-- Opening Marker --

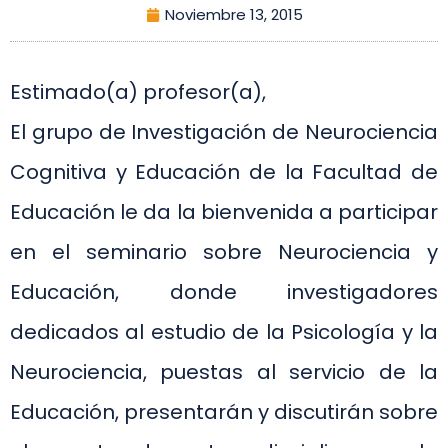
Noviembre 13, 2015
Estimado(a) profesor(a),
El grupo de Investigación de Neurociencia
Cognitiva y Educación de la Facultad de
Educación le da la bienvenida a participar
en el seminario sobre Neurociencia y
Educación, donde investigadores
dedicados al estudio de la Psicología y la
Neurociencia, puestas al servicio de la
Educación, presentarán y discutirán sobre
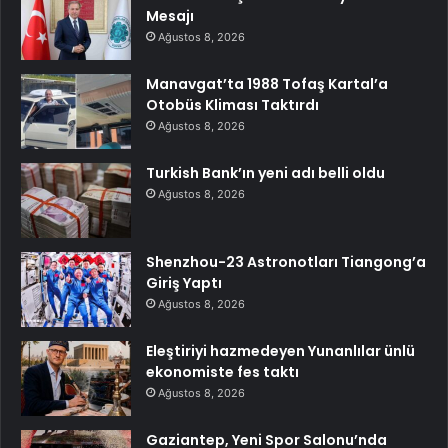
Mesajı
Ağustos 8, 2026
Manavgat’ta 1988 Tofaş Kartal’a
Otobüs Kliması Taktırdı
Ağustos 8, 2026
Turkish Bank’ın yeni adı belli oldu
Ağustos 8, 2026
Shenzhou-23 Astronotları Tiangong’a
Giriş Yaptı
Ağustos 8, 2026
Eleştiriyi hazmedeyen Yunanlılar ünlü
ekonomiste fes taktı
Ağustos 8, 2026
Gaziantep, Yeni Spor Salonu’nda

-- Closing Marker --

* [Task objective]:
What should appear is an exact copy of the lines from the one with "Shenzhou-23 Astronotları Tiangong’a" through the end of the entries above, ends included, and no other text.

* [Answer box]:
Shenzhou-23 Astronotları Tiangong’a
Giriş Yaptı
Ağustos 8, 2026
Eleştiriyi hazmedeyen Yunanlılar ünlü
ekonomiste fes taktı
Ağustos 8, 2026
Gaziantep, Yeni Spor Salonu’nda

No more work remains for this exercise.